LoRA Adapters
Olive provides a standard interface and a specialized interface to finetune a model and generate LoRA adapter. The standard interface, usually powered with an UX such as VS Code, provides maximum flexibility where the user can describe the fine-tuning parameters, model transformations parameters, datasets etc., in a .json or .yaml configuration which is provided to Olive as an input. For example,
$ olive run -- config llama2_qlora.config
Alternatively the user can use simplified command line to finetune HF model and generate LoRA adapters.

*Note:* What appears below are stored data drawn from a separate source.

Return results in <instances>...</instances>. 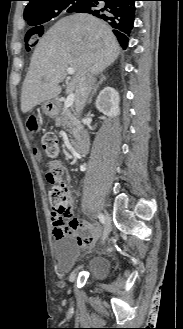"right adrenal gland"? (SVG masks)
Masks as SVG:
<instances>
[{
    "mask_svg": "<svg viewBox=\"0 0 183 329\" xmlns=\"http://www.w3.org/2000/svg\"><path fill=\"white\" fill-rule=\"evenodd\" d=\"M99 78H100L99 82L94 86V88L90 94V97L88 99V104H90L92 102V98H93L94 94L97 92L99 85H101L103 83V81L106 80V77L103 74H100Z\"/></svg>",
    "mask_w": 183,
    "mask_h": 329,
    "instance_id": "obj_1",
    "label": "right adrenal gland"
}]
</instances>
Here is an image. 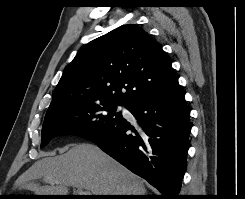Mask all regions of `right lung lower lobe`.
Returning <instances> with one entry per match:
<instances>
[{
  "label": "right lung lower lobe",
  "mask_w": 245,
  "mask_h": 199,
  "mask_svg": "<svg viewBox=\"0 0 245 199\" xmlns=\"http://www.w3.org/2000/svg\"><path fill=\"white\" fill-rule=\"evenodd\" d=\"M125 107L136 127L122 118L89 140L156 187L161 199H179L191 129L179 83Z\"/></svg>",
  "instance_id": "98d812e1"
}]
</instances>
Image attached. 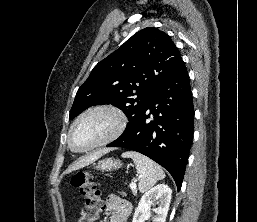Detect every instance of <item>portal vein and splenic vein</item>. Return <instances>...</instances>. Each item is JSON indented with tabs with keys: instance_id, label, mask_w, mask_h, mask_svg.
Here are the masks:
<instances>
[{
	"instance_id": "portal-vein-and-splenic-vein-1",
	"label": "portal vein and splenic vein",
	"mask_w": 257,
	"mask_h": 222,
	"mask_svg": "<svg viewBox=\"0 0 257 222\" xmlns=\"http://www.w3.org/2000/svg\"><path fill=\"white\" fill-rule=\"evenodd\" d=\"M130 188H131V189H135V188H136V183L132 182V183L130 184Z\"/></svg>"
}]
</instances>
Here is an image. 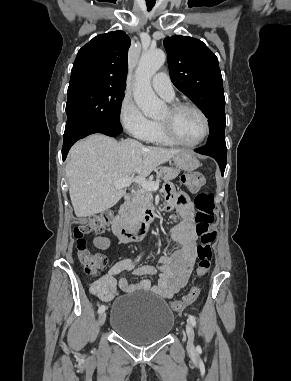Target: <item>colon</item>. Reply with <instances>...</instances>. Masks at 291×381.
<instances>
[{"label": "colon", "mask_w": 291, "mask_h": 381, "mask_svg": "<svg viewBox=\"0 0 291 381\" xmlns=\"http://www.w3.org/2000/svg\"><path fill=\"white\" fill-rule=\"evenodd\" d=\"M183 182L190 191L197 192L205 185V179L198 173H187L183 176ZM197 209L195 215L196 233L200 238V245L197 248L198 265L196 274L204 277L208 274L212 261V245L214 244L217 232L214 229L215 204L214 196L209 192H199L195 198ZM112 214L109 211L100 212L90 216L86 221L75 226L73 235L76 240L78 257L83 264L88 275L95 276L107 264V257L102 254H95L87 249L86 236L104 232L110 222ZM199 295V289L193 287L183 298L172 302V309L175 312H182L188 305L193 303Z\"/></svg>", "instance_id": "colon-1"}]
</instances>
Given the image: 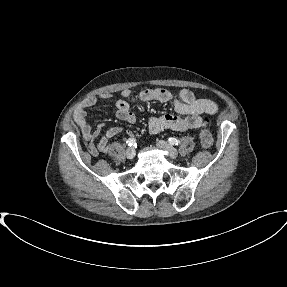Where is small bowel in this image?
Here are the masks:
<instances>
[{"label": "small bowel", "instance_id": "c3829d8e", "mask_svg": "<svg viewBox=\"0 0 287 287\" xmlns=\"http://www.w3.org/2000/svg\"><path fill=\"white\" fill-rule=\"evenodd\" d=\"M124 98H132L134 102L159 101L162 103H172L175 112L182 116L165 114L162 116H152L148 119V128L151 133H159L166 129L185 132L192 129L204 127L206 124L202 114L213 115L217 112V105L208 99H197L189 90H182L179 98L175 99L171 92L165 89H145L138 94L133 95L130 90L122 92ZM112 95L103 93L99 96H93L86 99L74 112V121L78 125L83 135L85 145L89 153L96 156L99 152H105L108 149L109 140L120 133L123 129L112 127L96 142L104 124H98L93 131L87 121V109L94 106L99 99H109ZM117 117L125 122L134 123L136 121L135 113L130 109V104L125 99L116 102ZM128 135L132 134L131 130H126Z\"/></svg>", "mask_w": 287, "mask_h": 287}]
</instances>
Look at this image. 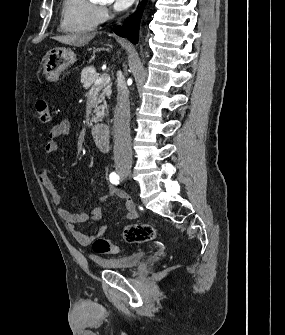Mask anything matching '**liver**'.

For example,
$ olive finetune --method qlora --m meta-llama/Llama-2-7b-hf -d nampdn-ai/tiny-codes \
--train_split "train[:4096]" --eval_split "train[4096:4224]" --per_device_train_batch_size 16 \
--per_device_eval_batch_size 16 --max_steps 150 --logging_steps 50 -o models/tiny-codes \
--text_template "### Language: {programming_language} \n### Question: {prompt} \n### Answer: {response}"
The output of the above commands will be LoRA adapter file as well as optimized ONNX Model.
In addition, Olive provides a separate command to produce LoRA adapter for ORT’s consumption from already finetuned PEFT model.
$ olive convert-adapters [-h] [--adapter_path ADAPTER_PATH] \
[--output_path OUTPUT_PATH] [--dtype {float32,float16}] \
[--quantize_int4] \
[--int4_block_size {16,32,64,128,256}] \
[--int4_quantization_mode {symmetric,asymmetric}]